El primero es la desolación, la dificultad de recomponer las vidas tras la pérdida de sus padres (Abad, Calabresi), o las terribles heridas de un atentado en el que murieron varios compañeros (Lançon). Calabresi describe el impacto como un naufragio. Lançon se ve como «exiliado de mi propia vida». «No he escrito en tantos años por un motivo muy simple: su recuerdo me conmovía demasiado para poder escribirlo» (Abad). El impacto no acaba con el atentado, su onda expansiva alcanza a los próximos y atraviesa las generaciones; a la manera de ‘Los abrazos perdidos’, la pieza teatral de Roberto Romero, Calabresi refiere la rabia de su hermano al ver al asesino del padre disfrutando con un hijo y su nieta: «La diferencia está aquí, no lo olvidéis».

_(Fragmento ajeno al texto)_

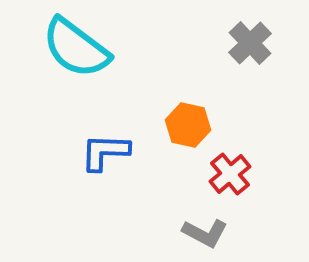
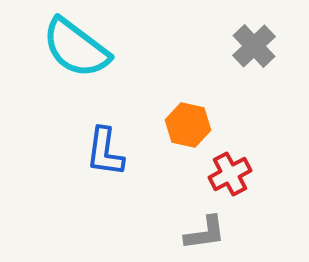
gray cross: moved 4 px right, 3 px down
blue L-shape: rotated 84 degrees counterclockwise
red cross: rotated 12 degrees clockwise
gray L-shape: rotated 36 degrees counterclockwise
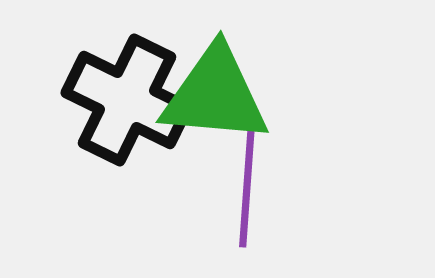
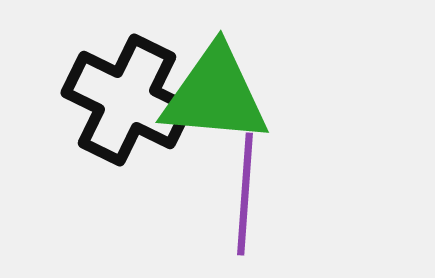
purple line: moved 2 px left, 8 px down
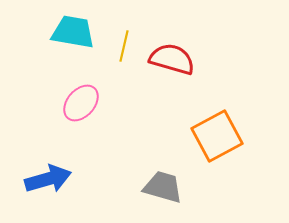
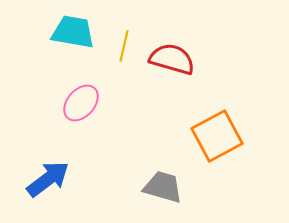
blue arrow: rotated 21 degrees counterclockwise
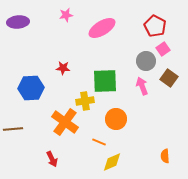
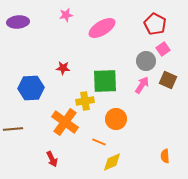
red pentagon: moved 2 px up
brown square: moved 1 px left, 2 px down; rotated 12 degrees counterclockwise
pink arrow: moved 1 px up; rotated 54 degrees clockwise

En segundo lugar, destaca la desautorización de las justificaciones de los asesinos. «Bastaba con ir a la casa de un funcionario de prisiones al que habían disparado y encontrarse con su jovencísima mujer y su hijo en brazos: hasta un idiota habría comprendido que había que parar a las Brigadas Rojas» (Calabresi); «cualquier hombre que mata se resume en su acto» (Lançon); «¡Hijueputas!, grito, es lo único que grito, ¡hijueputas!» (Abad); «uno puede ser exterrorista pero no puede ser exasesino» (Calabresi).

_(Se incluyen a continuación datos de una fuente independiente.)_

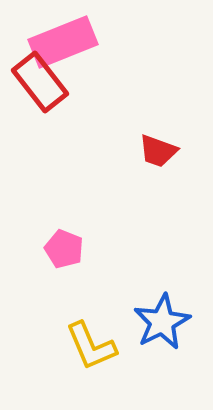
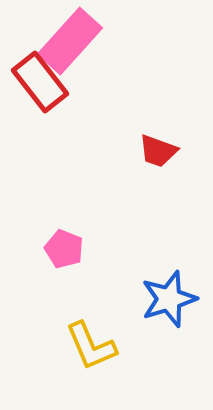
pink rectangle: moved 7 px right, 1 px up; rotated 26 degrees counterclockwise
blue star: moved 7 px right, 23 px up; rotated 10 degrees clockwise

En tercer lugar figura lo que podríamos llamar el dolor social por el «analfabetismo de la sensibilidad» (Calabresi), que se manifiesta por defecto en la soledad y el abandono, y por el otro extremo en las muestras de apoyo y comprensión hacia los asesinos, la fascinación por la violencia. Lançon califica de abyección del pensamiento la entrevista de un intelectual que se mostraba complaciente con la violencia y fascinado por lo que comportaba de estimulación y de «gran noche». Calabresi menciona la firma por ochocientos intelectuales de un documento que definía injustamente a su padre como un torturador, fue parte de la campaña que decidió su suerte. Y, por contraste, el malestar que genera en las víctimas el ver a los asesinos ante las cámaras o promocionando libros. Tenemos cerca el ejemplo de un jefe de ETA convertido en vedete del celuloide. Lançon evoca por su parte «hasta qué punto el mundo de la extrema izquierda estaba dotado para el desprecio, el furor, la mala fe, la ausencia de matices y la invectiva degradante». Como el de la extrema derecha, añade.

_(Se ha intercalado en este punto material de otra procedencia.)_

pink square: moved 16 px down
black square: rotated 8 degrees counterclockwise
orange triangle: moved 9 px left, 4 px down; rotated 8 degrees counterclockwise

En cuarto lugar y en respuesta a lo anterior, les importa dar voz y prestancia a las víctimas. Es el ‘leitmotiv’ de Calabresi, en el libro y en sus entrevistas, desde la apreciación de lo que cuestan las palabras claras de condena a la violencia a su insistencia en la inconveniencia de pasar página sin haber hecho los deberes. Lançon lo expresa así: «El asesino ha herido al hombre pero ha fallado con el testigo». La centralidad del lenguaje instituye el imperativo de las plumas: «Solamente mis dedos, hundiendo una tecla tras otra, pueden decir la verdad y declarar la injusticia. Uso su misma arma: las palabras. ¿Para qué? Para nada; o para lo más simple y esencial: para que se sepa. Para alargar su recuerdo un poco más, antes de que llegue el olvido definitivo» (Abad).
En quinto lugar, en todos ellos es una constante el combate contra el odio y la venganza; el empeño por reconstruir lo dañado a partir de la consideración de las víctimas; la apelación a valores de humanidad y respeto. Dice Abad de su padre: «Todo fundamentalismo era para él pernicioso, y no solo el de los creyentes, sino también el de los no creyentes»; el autor titula «Contra el odio» una columna en ‘El espectador’. Calabresi refiere el empeño de una viuda de librar a sus hijos huérfanos «de cualquier sentimiento de rencor y odio».
Calabresi detalla en un artículo cómo Lançon se salvó al demorarse para mostrar a Cabu un libro que llevaba en una bolsa que le había regalado Héctor Abad. El de Calabresi es para Abad un libro «magnífico y muy emocionante». Lançon refiere su encuentro con Abad y su aprecio por la bolsa que le regaló. La presencia de España es reiterada en el libro de Lançon, reseñista de Fernando Aramburu, por lo que resulta un punto sorprendente que no se mencione el terrorismo vasco, que tan bien se acomoda a la observación de Goya recogida hacia el final de ‘El colgajo’: «Las gentes de buena voluntad no quieren una sociedad en la que el sueño de la razón engendra monstruos». Abad recuerda, por el revés, el «¡Viva la muerte, abajo la inteligencia!», de Millán Astray.